Extend PSI feature selection to categorical variables #657

dlaprins · 2023-04-18T12:17:25Z

closes #655
closes #658

ClaudioSalvatoreArcidiacono · 2023-04-18T17:00:30Z

Hey @dlaprins ping me once this PR is ready for review!

…ies for a certain category

dlaprins · 2023-04-19T10:18:21Z

Hey @ClaudioSalvatoreArcidiacono , ready for review. Thanks for the heads-up on category-type variables: the min_pct_empty_bins wasn't handled correctly. Fixed it.

I included all your tests, just changed the ordering of the variables (self.variables_ takes all numericals first, then all categoricals).

feature_engine/selection/drop_psi_features.py

ClaudioSalvatoreArcidiacono · 2023-04-19T13:16:13Z

feature_engine/selection/drop_psi_features.py

+        B = number of bins/categories,
+        N = size of basis dataset,
+        M = size of test dataset.
+        See formula (5.2) from reference.


I know this comes from the previous version of docstring, but is this reference actually valid? Does It refer to something in the class docstring? If it is referring to outside resources, like feature engine documentation, isn't it better to refer with a link?

This is a hidden method, so it won't be exposed to users. It is mostly for developers. If it is not clear which reference it refers to, then we should spell it out though.

Ok, I see that p_value comes here, that's why we change the logic of the auto-threshold. We need to update the dosctrings.

@glevv could you review this bit please?

The reference is to reference [1] in the docstring of the class (i.e., Yurdakul (2018, https://scholarworks.wmich.edu/dissertations/3208/). I have left it as is, let me know if you want to see the reference spelled out more explicitly

See formula (5.2) in [1] would be fine, I guess.

p_value will be used only when threshold is auto? But then why the threshold is called auto if user still needs to set the parameter? We just replaced one with another. I don't have strong opinion on this one, but seems to me that it's better to not expose p_value parameter or rethink parameters of this transformer.

I fixed the reference as per your suggestion.

It is not necessary for the user to set the p-value, but it is optional, so in that sense a user who just wants to run it without thinking about parameters can still do so with the auto-setting. I am of the opinion that it would be a very useful feature to be able to set your own p-value, especially if one has to justify such values to stakeholders. The functionality of `auto' threshold versus float threshold are not identical, as the former varies per number of categories whereas the latter is identical for all features.

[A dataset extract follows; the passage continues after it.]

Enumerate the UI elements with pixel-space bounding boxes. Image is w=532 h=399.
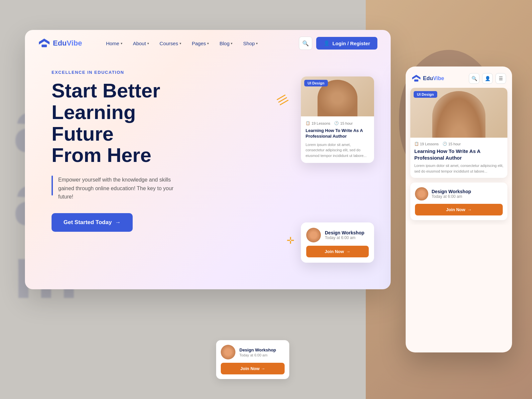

ClaudioSalvatoreArcidiacono · 2023-04-19T13:16:37Z

feature_engine/selection/drop_psi_features.py

-        # taking q = 0.999 to get higher threshold
-        return stats.chi2.ppf(q, self.bins - 1) * (1.0 / N + 1.0 / M)
+    def _calculate_auto_threshold(self, N, M, bins):
+        """Threshold computation for chi-square test.


could you also write docstring for the arguments?

Why are we changing the default parameters of the auto-threshold? We used to default q to 0.999 and now this is an obligatory parameter.

What's the logic?

fyi @glevv

Wrote some form of docstring for the arguments, but not sure if it's in the format desired. Please let me know if you want it to be something else.

The logic behind changing the arguments is that the auto-threshold is called on by the class, but the p-value (or quantile, as previously used) could not be defined by the user. I would deem this to be a necessary option in order to make use of the auto-threshold (which I think is very useful in and of itself).

The bins argument needs to be added for auto-threshold to be compatible with categorical features. For details, please see my discussion with Claudio in the Issues thread.

Hey, thanks for the details. I went over the discussion in the issue. To summarize:

if user sets 10 bins for the numerical variables, bins=10

for categorical variables bins varies. Some may be 3, some maybe 5, some maybe huge (imagine variable cities, or postcodes)

Currently, we are yet calculating 1 threshold for all variables. The idea you propose is to have tailored thresholds, do I get this right? the same threshold for all numerical variables (they have same bins) and a varying threshold for categorical variables.

Sounds good to me. If p_value is the default, then it has backwards compatibility, but the user can also change it.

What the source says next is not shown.